Buttery crust, fresh blueberry and a hint of lemon. What’s not to love?
The Glorious Blueberry
Blueberries are so mild and delicious that they pair well with many things. They’ve experienced a surge in popularity in the last few years too. They’ve always been available but now you see them everywhere since everyone seemed to rediscover them.
Blueberries are very mild with a subtle flavor. You can coax a lot of flavor out of them with the addition of just a little bit of lemon zest. That’s the secret to great blueberry flavor!
Oh That Crust!
This crust is absolutely divine! It’s rich and buttery and the flavor doesn’t get lost in the translation.
The best advice I can give here is to use a food processor or Ninja to prepare this. Using a pastry blender will just make the process longer and more labor intensive.
The crumbs are supposed to resemble wet sand, so there would be a lot of work involved by doing it by hand.
The jam called for in the crust ingredients is used after you bake and slightly cool the crust. The original recipe (it’s from an old book so I cannot supply a link) calls for blueberry jam. The only time I ever had that variety was when a neighbor gifted me with some she bought whilst on vacation.
Most of us have raspberry jam or grape jelly at our disposal so it’s not necessary to run out and buy blueberry jam. All the jam really does is “seal” the pastry so it doesn’t get too soggy. And on that note, don’t store them covered!!! They’ll get soggy and inedible. Just store them on a rack open to the air.
Even though I used the glaze on the most recent batch I made, my thinking is that it’s an optional ingredient here. As I said before, the bars are soft so any additional liquid ingredient will make them even softer. So if you don’t feel like glazing them–don’t. They’re totally awesome without it.
- 1 1/2 cups flour
- 3 tbs confectioners sugar
- 1/4 tsp salt
- 8 tbs cold unsalted butter cubed
- 6 tbs berry jam any variety
- 3 cups fresh blueberries
- 2 tbs sugar
- 1 tbs fresh lemon juice
- 2 tsp cornstarch
- 2 tsp lemon zest
- 1 cup sugar
- 1/2 cup flour
- 1/2 tsp baking powder
- 1/4 tsp salt
- 2 eggs slightly beaten
- 1 tsp vanilla extract
- 1/2 cup sifted confectioners sugar
- 2-3 tbs heavy cream
- 1 tbs lemon juice
- Preheat oven to 375 degrees F. Lightly spray a 13 x 9-inch pan with non-stick spray.
- Pulse the first 3 crust ingredients in a food processor. Add the cubes of cold butter and pulse until the mixture resembles wet sand. Press the crust evenly in the pan and bake for 15 minutes. Cool for 5 minutes then spread the jam over the top of the crust. Leave the oven on at 375.
- Mix the blueberries, 2 tbs sugar, lemon juice, cornstarch and lemon zest in a medium bowl; set aside.
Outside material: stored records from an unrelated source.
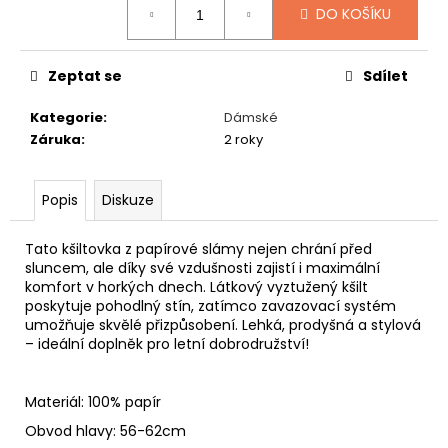
č
DO KOŠÍKU
u
j
e
Zeptat se
Sdílet
m
e
Kategorie
:
Dámské
Záruka
:
2 roky
ČEPICE
NA
Popis
Diskuze
SPANÍ
ŽEBROVÁ
195
Tato kšiltovka z papírové slámy nejen chrání před
Kč
sluncem, ale díky své vzdušnosti zajistí i maximální
komfort v horkých dnech. Látkový vyztužený kšilt
poskytuje pohodlný stín, zatímco zavazovací systém
umožňuje skvělé přizpůsobení. Lehká, prodyšná a stylová
– ideální doplněk pro letní dobrodružství!
Materiál: 100% papír
Obvod hlavy: 56-62cm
In a large bowl, mix the 1 cup sugar, 1/2 cup flour, baking powder and salt, combining well. Stir in the eggs and vanilla. Fold in the blueberry mixture and spread over crust. Bake for 35-40 minutes or until toothpick inserted in the center comes out clean. Cool completely.
- Mix glaze ingredients and drizzle over cooled bars. You may need more (or less) cream to get the right consistency. Always start with the least amount; you can always add more liquid.